While the book makes occasional references to outside events, like the presidential election and 2020’s devastating Western wildfire season, Ehlers’s approach is apolitical and tightly focused on Covid’s impact on daily family life. Readers of contemporary memoirs will relate to major milestones—such as restaurant closings and mask mandates—but Ehlers primarily recounts the pandemic through the lens of stay-at-home motherhood, describing in both harrowing and humorous detail how she tries to help her children manage “eSchool,” social isolation, and cabin fever, tasks made even more difficult due to the “Extreme Parenting” required by her children’s ADHD and related conditions.

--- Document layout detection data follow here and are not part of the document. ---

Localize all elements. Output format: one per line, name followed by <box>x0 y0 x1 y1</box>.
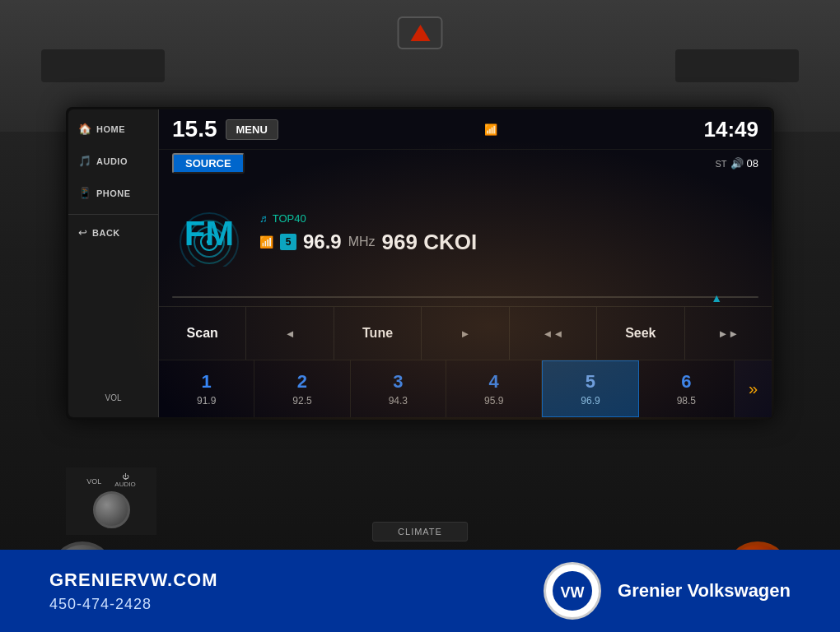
preset-number: 4 <box>489 371 499 393</box>
vol-knob-label: VOL <box>86 477 101 486</box>
hazard-triangle-icon <box>410 25 430 41</box>
preset-number: 2 <box>297 371 307 393</box>
phone-icon: 📱 <box>78 187 91 199</box>
preset-frequency: 92.5 <box>292 395 311 407</box>
station-frequency: 96.9 <box>303 230 342 253</box>
preset-4-button[interactable]: 4 95.9 <box>446 360 542 417</box>
car-interior: 🏠 HOME 🎵 AUDIO 📱 PHONE ↩ BACK <box>0 0 840 632</box>
seek-label: Seek <box>625 326 656 341</box>
dealer-brand-name: Grenier Volkswagen <box>618 580 791 602</box>
back-label: BACK <box>92 228 120 238</box>
progress-area: ▲ <box>159 290 772 306</box>
dealer-info: GRENIERVW.COM 450-474-2428 <box>49 569 218 613</box>
seek-next-button[interactable]: ►► <box>685 307 772 360</box>
audio-knob-label: AUDIO <box>114 481 135 488</box>
scan-button[interactable]: Scan <box>159 307 246 360</box>
sidebar-phone-button[interactable]: 📱 PHONE <box>68 180 158 206</box>
preset-number: 5 <box>586 371 595 393</box>
preset-frequency: 95.9 <box>484 395 503 407</box>
preset-2-button[interactable]: 2 92.5 <box>254 360 350 417</box>
fm-icon-area: FM <box>172 184 246 283</box>
preset-frequency: 91.9 <box>197 395 216 407</box>
phone-label: PHONE <box>96 188 131 198</box>
freq-display: 15.5 MENU <box>172 116 278 142</box>
dealer-website: GRENIERVW.COM <box>49 569 218 591</box>
controls-row: Scan ◄ Tune ► ◄◄ Seek <box>159 306 772 360</box>
vw-logo-circle: VW <box>544 562 601 620</box>
genre-label: TOP40 <box>273 212 306 225</box>
speaker-icon: 🔊 <box>730 157 744 170</box>
dealer-banner: GRENIERVW.COM 450-474-2428 VW Grenier Vo… <box>0 550 840 632</box>
vol-label: VOL <box>105 393 121 402</box>
preset-badge: 5 <box>280 234 296 250</box>
seek-prev-icon: ◄◄ <box>543 328 564 340</box>
audio-power-icon: ⏻ <box>122 474 128 481</box>
menu-button[interactable]: MENU <box>226 119 278 140</box>
preset-5-button[interactable]: 5 96.9 <box>542 360 638 417</box>
hazard-button[interactable] <box>398 16 443 49</box>
station-freq-line: 📶 5 96.9 MHz 969 CKOI <box>259 230 758 255</box>
preset-frequency: 94.3 <box>389 395 408 407</box>
seek-button[interactable]: Seek <box>597 307 684 360</box>
tune-label: Tune <box>362 326 393 341</box>
home-label: HOME <box>96 124 125 134</box>
audio-label: AUDIO <box>96 156 128 166</box>
second-row: SOURCE ST 🔊 08 <box>159 150 772 177</box>
audio-icon: 🎵 <box>78 155 91 167</box>
infotainment-screen-wrapper: 🏠 HOME 🎵 AUDIO 📱 PHONE ↩ BACK <box>66 107 774 420</box>
volume-level: 08 <box>747 157 758 170</box>
preset-6-button[interactable]: 6 98.5 <box>639 360 735 417</box>
preset-number: 6 <box>681 371 691 393</box>
fm-mode-label: FM <box>184 214 235 253</box>
music-icon: ♬ <box>259 212 268 225</box>
vw-logo-icon: VW <box>552 570 593 611</box>
vol-audio-area: VOL <box>68 385 158 411</box>
sidebar-audio-button[interactable]: 🎵 AUDIO <box>68 148 158 174</box>
preset-number: 1 <box>202 371 212 393</box>
main-display: 15.5 MENU 📶 14:49 SOURCE ST 🔊 08 <box>159 109 772 417</box>
progress-track <box>172 296 758 298</box>
chevron-right-icon: » <box>749 379 758 398</box>
dealer-phone: 450-474-2428 <box>49 596 218 613</box>
signal-icon-small: 📶 <box>484 123 497 136</box>
tune-prev-icon: ◄ <box>285 328 296 340</box>
home-icon: 🏠 <box>78 123 91 135</box>
seek-prev-button[interactable]: ◄◄ <box>510 307 597 360</box>
dealer-logo-area: VW Grenier Volkswagen <box>544 562 791 620</box>
vent-right <box>675 49 799 82</box>
fm-area: FM ♬ TOP40 📶 5 96.9 MHz 969 CKOI <box>159 177 772 290</box>
preset-1-button[interactable]: 1 91.9 <box>159 360 254 417</box>
infotainment-screen: 🏠 HOME 🎵 AUDIO 📱 PHONE ↩ BACK <box>68 109 772 417</box>
presets-row: 1 91.9 2 92.5 3 94.3 4 95.9 5 96.9 6 98.… <box>159 360 772 417</box>
source-button[interactable]: SOURCE <box>172 153 245 174</box>
vol-knob-area: VOL ⏻ AUDIO <box>66 467 156 535</box>
sidebar-back-button[interactable]: ↩ BACK <box>68 220 158 245</box>
back-icon: ↩ <box>78 226 87 239</box>
preset-frequency: 98.5 <box>677 395 696 407</box>
left-sidebar: 🏠 HOME 🎵 AUDIO 📱 PHONE ↩ BACK <box>68 109 159 417</box>
tune-prev-button[interactable]: ◄ <box>246 307 334 360</box>
seek-next-icon: ►► <box>717 328 739 340</box>
freq-unit-label: MHz <box>348 235 376 249</box>
climate-button[interactable]: CLIMATE <box>372 522 468 541</box>
signal-bars-icon: 📶 <box>259 235 273 249</box>
preset-3-button[interactable]: 3 94.3 <box>351 360 446 417</box>
station-name: 969 CKOI <box>382 230 478 255</box>
scan-label: Scan <box>187 326 218 341</box>
clock-display: 14:49 <box>704 117 759 142</box>
tune-next-button[interactable]: ► <box>422 307 509 360</box>
top-bar: 15.5 MENU 📶 14:49 <box>159 109 772 150</box>
preset-frequency: 96.9 <box>581 395 600 407</box>
progress-chevron-icon: ▲ <box>711 291 722 304</box>
st-indicator: ST 🔊 08 <box>715 157 758 170</box>
tune-next-icon: ► <box>460 328 471 340</box>
station-info: ♬ TOP40 📶 5 96.9 MHz 969 CKOI <box>259 184 758 283</box>
st-label: ST <box>715 159 726 169</box>
sidebar-home-button[interactable]: 🏠 HOME <box>68 116 158 142</box>
volume-knob[interactable] <box>93 491 130 528</box>
vent-left <box>41 49 165 82</box>
presets-next-button[interactable]: » <box>735 360 772 417</box>
sidebar-divider <box>68 214 158 215</box>
svg-text:VW: VW <box>561 584 585 601</box>
tune-button[interactable]: Tune <box>334 307 422 360</box>
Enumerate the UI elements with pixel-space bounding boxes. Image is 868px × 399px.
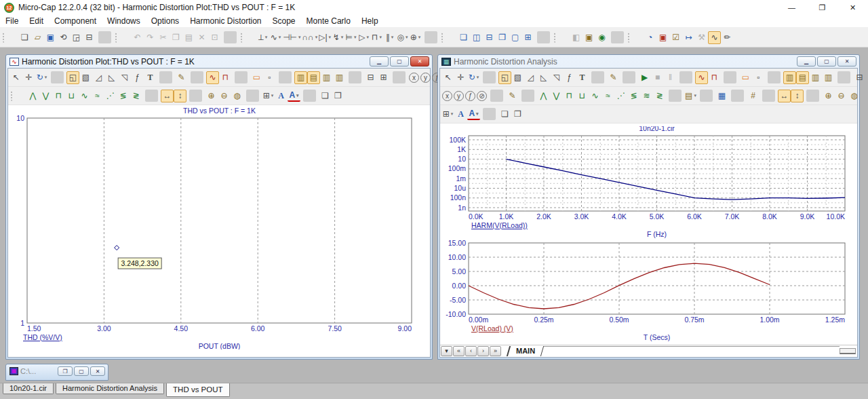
harm-frequency-plot[interactable]: 10n20-1.cir0.0K1.0K2.0K3.0K4.0K5.0K6.0K7…	[443, 126, 855, 239]
tile-horizontal-icon[interactable]: ⊟	[483, 31, 496, 44]
font-icon[interactable]: A	[454, 108, 467, 121]
digital-plot-icon[interactable]: ⊓	[219, 71, 232, 84]
series-label[interactable]: V(RLoad) (V)	[471, 324, 513, 332]
graph-paper-icon[interactable]: ▧	[79, 71, 92, 84]
goto-icon[interactable]: ↦	[682, 31, 695, 44]
run-icon[interactable]: ▶	[638, 71, 651, 84]
select-rect-icon[interactable]: ▭	[250, 71, 263, 84]
scale-xy-icon[interactable]: ◹	[550, 71, 563, 84]
cut-icon[interactable]: ✂	[157, 31, 170, 44]
close-button[interactable]: ✕	[410, 56, 429, 66]
vload-transient-plot[interactable]: 0.00m0.25m0.50m0.75m1.00m1.25m15.0010.00…	[443, 239, 855, 343]
tile-vertical-icon[interactable]: ◫	[470, 31, 483, 44]
sine-source-icon[interactable]: ◎	[396, 31, 409, 44]
paste-icon[interactable]: ▤	[182, 31, 195, 44]
series-label[interactable]: THD (%V/V)	[23, 333, 62, 341]
text-tool-icon[interactable]: T	[576, 71, 589, 84]
delete-icon[interactable]: ✕	[195, 31, 208, 44]
grid-options-icon[interactable]: ⊞	[441, 108, 454, 121]
stop-icon[interactable]: ■	[651, 71, 664, 84]
diode-icon[interactable]: ▷|	[318, 31, 332, 44]
high-icon[interactable]: ∿	[78, 90, 91, 102]
zoom-100-icon[interactable]: ◍	[848, 90, 861, 102]
y-axis-icon[interactable]: y	[420, 73, 431, 83]
minimize-button[interactable]: —	[776, 0, 807, 15]
menu-file[interactable]: File	[0, 15, 24, 28]
scale-x-icon[interactable]: ◿	[92, 71, 105, 84]
select-arrow-icon[interactable]: ↖	[441, 71, 454, 84]
font-icon[interactable]: A	[275, 90, 288, 102]
edit-plot-icon[interactable]: ✏	[721, 31, 734, 44]
numeric-output-icon[interactable]: ▦	[715, 90, 728, 102]
tag-vertical-icon[interactable]: ↕	[791, 90, 804, 102]
bw-icon[interactable]: ≷	[130, 90, 142, 102]
tag-horizontal-icon[interactable]: ↔	[161, 90, 174, 102]
analysis-plot-icon[interactable]: ∿	[708, 31, 721, 44]
dashed-rect-icon[interactable]: ▫	[752, 71, 765, 84]
slope-icon[interactable]: ⋰	[104, 90, 117, 102]
scale-x-icon[interactable]: ◿	[524, 71, 537, 84]
pan-hand-icon[interactable]: ✛	[454, 71, 467, 84]
slope-icon[interactable]: ⋰	[614, 90, 627, 102]
navigate-icon[interactable]: ↻	[35, 71, 48, 84]
transistor-icon[interactable]: ↯	[332, 31, 344, 44]
navigate-icon[interactable]: ↻	[467, 71, 480, 84]
scale-y-icon[interactable]: ◺	[105, 71, 118, 84]
print-preview-icon[interactable]: ◲	[70, 31, 83, 44]
y-axis-icon[interactable]: y	[454, 91, 464, 101]
menu-help[interactable]: Help	[356, 15, 384, 28]
analysis-window-titlebar[interactable]: ▦ Harmonic Distortion Analysis ▁▢✕	[439, 55, 858, 68]
scale-xy-icon[interactable]: ◹	[118, 71, 131, 84]
capacitor-icon[interactable]: ⊣⊢	[282, 31, 301, 44]
maximize-button[interactable]: ▢	[390, 56, 409, 66]
active-window-icon[interactable]: ▣	[656, 31, 669, 44]
peak-icon[interactable]: ⋀	[537, 90, 550, 102]
animate-icon[interactable]: ◔	[644, 31, 656, 44]
scale-region-icon[interactable]: ◱	[498, 71, 511, 84]
maximize-window-icon[interactable]: ▢	[509, 31, 521, 44]
ground-icon[interactable]: ⟂	[256, 31, 269, 44]
print-icon[interactable]: ⊟	[83, 31, 96, 44]
plot-group-4-icon[interactable]: ▥	[333, 71, 346, 84]
save-icon[interactable]: ▣	[44, 31, 57, 44]
menu-monte-carlo[interactable]: Monte Carlo	[301, 15, 356, 28]
component-editor-icon[interactable]: ▣	[583, 31, 595, 44]
gd-icon[interactable]: ≶	[117, 90, 130, 102]
fft-icon[interactable]: ≷	[653, 90, 666, 102]
panel-toggle-icon[interactable]: ◧	[570, 31, 583, 44]
plot-group-3-icon[interactable]: ▥	[320, 71, 333, 84]
menu-edit[interactable]: Edit	[24, 15, 49, 28]
thd-vs-pout-plot[interactable]: THD vs POUT : F = 1K1.503.004.506.007.50…	[9, 107, 427, 349]
split-horizontal-icon[interactable]: ⊟	[853, 71, 866, 84]
x-axis-icon[interactable]: x	[409, 73, 419, 83]
send-back-icon[interactable]: ❐	[332, 90, 344, 102]
tag-horizontal-icon[interactable]: ↔	[778, 90, 791, 102]
scale-fx-icon[interactable]: ƒ	[563, 71, 576, 84]
menu-component[interactable]: Component	[49, 15, 102, 28]
plot-group-1-icon[interactable]: ▥	[783, 71, 796, 84]
inductor-icon[interactable]: ∩∩	[301, 31, 318, 44]
analog-plot-icon[interactable]: ∿	[695, 71, 708, 84]
new-file-icon[interactable]: ❏	[18, 31, 31, 44]
plot-group-2-icon[interactable]: ▤	[796, 71, 809, 84]
low-icon[interactable]: ≈	[601, 90, 614, 102]
clipboard-icon[interactable]: ▤	[684, 90, 697, 102]
valley-label-icon[interactable]: ⊔	[65, 90, 78, 102]
maximize-button[interactable]: ▢	[817, 56, 836, 66]
zoom-out-icon[interactable]: ⊖	[218, 90, 231, 102]
close-button[interactable]: ✕	[837, 56, 856, 66]
split-horizontal-icon[interactable]: ⊟	[364, 71, 377, 84]
high-icon[interactable]: ∿	[589, 90, 601, 102]
envelope-icon[interactable]: ≋	[640, 90, 653, 102]
menu-scope[interactable]: Scope	[267, 15, 301, 28]
series-label[interactable]: HARM(V(RLoad))	[471, 221, 528, 229]
zoom-off-icon[interactable]: ⊘	[477, 91, 487, 101]
plot-group-3-icon[interactable]: ▥	[809, 71, 822, 84]
undo-icon[interactable]: ↶	[131, 31, 144, 44]
maximize-button[interactable]: ▢	[74, 366, 89, 376]
valley-icon[interactable]: ⋁	[39, 90, 52, 102]
scale-region-icon[interactable]: ◱	[66, 71, 79, 84]
gd-icon[interactable]: ≶	[627, 90, 640, 102]
peak-label-icon[interactable]: ⊓	[563, 90, 576, 102]
properties-icon[interactable]: ✎	[175, 71, 188, 84]
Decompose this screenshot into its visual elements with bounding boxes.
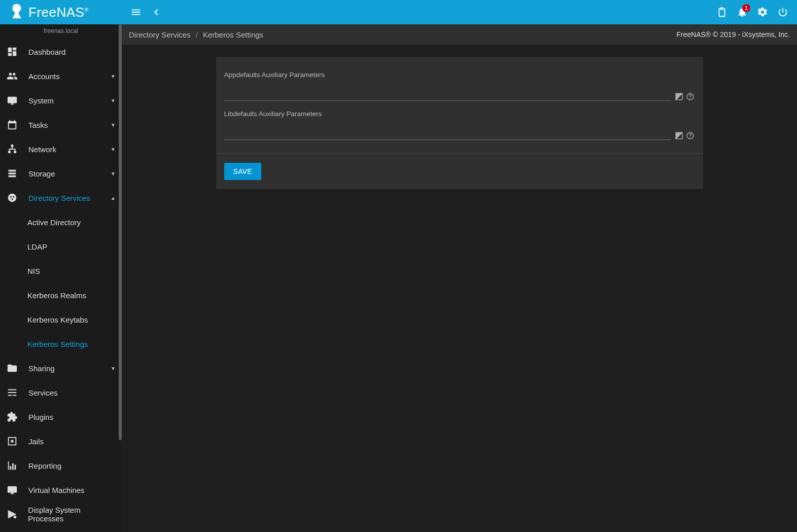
sidebar-item-label: System (28, 96, 54, 105)
sidebar-item-storage[interactable]: Storage ▼ (0, 161, 122, 186)
svg-point-0 (8, 194, 17, 202)
help-icon[interactable] (686, 131, 695, 140)
breadcrumb-root[interactable]: Directory Services (129, 30, 191, 39)
sidebar-item-plugins[interactable]: Plugins (0, 405, 122, 429)
breadcrumb-bar: Directory Services / Kerberos Settings F… (122, 24, 797, 45)
notification-badge: 1 (742, 4, 750, 12)
exposure-icon[interactable] (675, 131, 684, 140)
sidebar-item-label: Services (28, 388, 58, 397)
svg-point-10 (690, 137, 691, 138)
sidebar-sub-label: Kerberos Realms (27, 291, 86, 300)
plugins-icon (6, 411, 18, 423)
brand-name: FreeNAS® (28, 5, 88, 20)
brand-block: FreeNAS® (4, 3, 126, 22)
field-label: Libdefaults Auxiliary Parameters (224, 110, 695, 118)
sidebar-scrollbar[interactable] (119, 24, 122, 532)
copyright-label: FreeNAS® © 2019 - iXsystems, Inc. (676, 30, 790, 39)
sidebar-item-dashboard[interactable]: Dashboard (0, 40, 122, 64)
sidebar-item-label: Network (28, 145, 56, 154)
sidebar-item-label: Sharing (28, 364, 55, 373)
sidebar-scroll-thumb[interactable] (119, 24, 122, 440)
sidebar-item-display-processes[interactable]: Display System Processes (0, 502, 122, 526)
libdefaults-input[interactable] (224, 129, 671, 140)
storage-icon (6, 167, 18, 180)
sidebar-sub-kerberos-settings[interactable]: Kerberos Settings (0, 332, 122, 356)
hostname-label: freenas.local (0, 24, 122, 40)
exposure-icon[interactable] (675, 92, 684, 101)
jails-icon (6, 435, 18, 447)
breadcrumb-separator: / (196, 30, 198, 39)
svg-point-8 (690, 98, 691, 99)
save-button[interactable]: SAVE (224, 163, 262, 180)
field-appdefaults: Appdefaults Auxiliary Parameters (224, 65, 695, 104)
sidebar-item-label: Dashboard (28, 48, 65, 56)
settings-button[interactable] (752, 2, 773, 22)
processes-icon (6, 508, 18, 520)
help-icon[interactable] (686, 92, 695, 101)
back-button[interactable] (146, 2, 166, 22)
dashboard-icon (6, 46, 18, 58)
svg-point-2 (13, 196, 14, 198)
sidebar-item-network[interactable]: Network ▼ (0, 137, 122, 161)
brand-logo-icon (8, 3, 25, 22)
sidebar-sub-label: Kerberos Keytabs (27, 315, 88, 324)
svg-point-6 (13, 516, 16, 519)
sharing-icon (6, 362, 18, 374)
field-libdefaults: Libdefaults Auxiliary Parameters (224, 104, 695, 143)
sidebar-item-reporting[interactable]: Reporting (0, 453, 122, 478)
power-button[interactable] (773, 2, 793, 22)
services-icon (6, 386, 18, 399)
sidebar-sub-kerberos-realms[interactable]: Kerberos Realms (0, 283, 122, 307)
chevron-down-icon: ▼ (111, 122, 116, 128)
sidebar-sub-kerberos-keytabs[interactable]: Kerberos Keytabs (0, 307, 122, 332)
tasks-icon (6, 119, 18, 131)
svg-point-5 (11, 440, 14, 443)
chevron-down-icon: ▼ (111, 171, 116, 176)
clipboard-button[interactable] (712, 2, 732, 22)
sidebar-sub-label: LDAP (27, 242, 47, 251)
accounts-icon (6, 70, 18, 82)
virtual-machines-icon (6, 484, 18, 496)
sidebar-sub-label: NIS (27, 267, 40, 275)
sidebar: freenas.local Dashboard Accounts ▼ Syste… (0, 24, 122, 532)
svg-point-3 (12, 198, 13, 200)
system-icon (6, 94, 18, 107)
sidebar-item-services[interactable]: Services (0, 380, 122, 405)
sidebar-item-label: Reporting (28, 462, 61, 470)
chevron-down-icon: ▼ (111, 74, 116, 79)
sidebar-item-label: Storage (28, 169, 55, 178)
sidebar-item-label: Plugins (28, 413, 53, 421)
sidebar-sub-active-directory[interactable]: Active Directory (0, 210, 122, 234)
main-content: Directory Services / Kerberos Settings F… (122, 24, 797, 532)
sidebar-item-label: Accounts (28, 72, 60, 81)
menu-toggle-button[interactable] (126, 2, 146, 22)
appdefaults-input[interactable] (224, 90, 671, 101)
sidebar-item-jails[interactable]: Jails (0, 429, 122, 453)
sidebar-item-system[interactable]: System ▼ (0, 88, 122, 113)
chevron-down-icon: ▼ (111, 147, 116, 152)
notifications-button[interactable]: 1 (732, 2, 752, 22)
field-label: Appdefaults Auxiliary Parameters (224, 71, 695, 79)
settings-card: Appdefaults Auxiliary Parameters Libdefa… (216, 57, 703, 189)
sidebar-item-virtual-machines[interactable]: Virtual Machines (0, 478, 122, 502)
sidebar-item-directory-services[interactable]: Directory Services ▲ (0, 186, 122, 210)
sidebar-sub-ldap[interactable]: LDAP (0, 234, 122, 259)
sidebar-item-sharing[interactable]: Sharing ▼ (0, 356, 122, 380)
directory-services-icon (6, 192, 18, 204)
sidebar-item-label: Tasks (28, 121, 48, 129)
reporting-icon (6, 459, 18, 472)
sidebar-item-tasks[interactable]: Tasks ▼ (0, 113, 122, 137)
chevron-down-icon: ▼ (111, 98, 116, 103)
network-icon (6, 143, 18, 155)
sidebar-item-label: Jails (28, 437, 44, 446)
sidebar-item-label: Directory Services (28, 194, 90, 202)
breadcrumb-current: Kerberos Settings (203, 30, 263, 39)
chevron-down-icon: ▼ (111, 366, 116, 371)
chevron-up-icon: ▲ (111, 195, 116, 201)
sidebar-item-label: Display System Processes (28, 506, 116, 523)
sidebar-item-label: Virtual Machines (28, 486, 85, 494)
svg-point-1 (10, 196, 12, 198)
sidebar-item-accounts[interactable]: Accounts ▼ (0, 64, 122, 88)
sidebar-sub-nis[interactable]: NIS (0, 259, 122, 283)
topbar: FreeNAS® 1 (0, 0, 797, 24)
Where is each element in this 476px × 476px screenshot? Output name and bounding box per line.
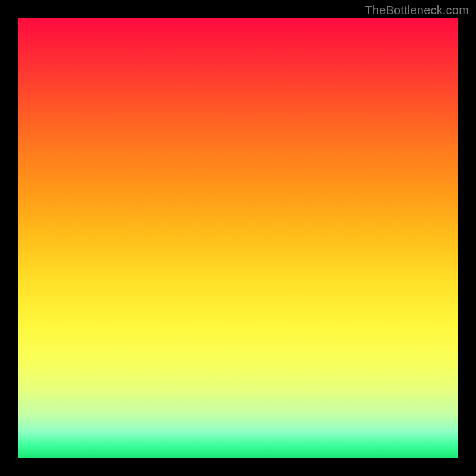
heat-gradient-background [18,18,458,458]
watermark-text: TheBottleneck.com [365,4,469,17]
plot-area [18,18,458,458]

Though her descriptions of family conflicts are muted, Ehlers’s openness about them and their impact on her mental health is compelling. In addition to these larger challenges, the day-to-day struggles of Covid living—sourcing toilet paper, celebrating birthdays in isolation, “Fix-It Fridays,” keeping her sourdough starter alive, and finding somewhere to use the bathroom on road trips—drive Ehlers to coping mechanisms that range from prayer to a heavy McDonald’s Diet Coke habit. Whatever their pandemic experience, readers of parenting memoirs will find it easy to connect to Ehlers’s playfulness and sincerity, and they will admire the endurance and love that saw her through her family’s pandemic.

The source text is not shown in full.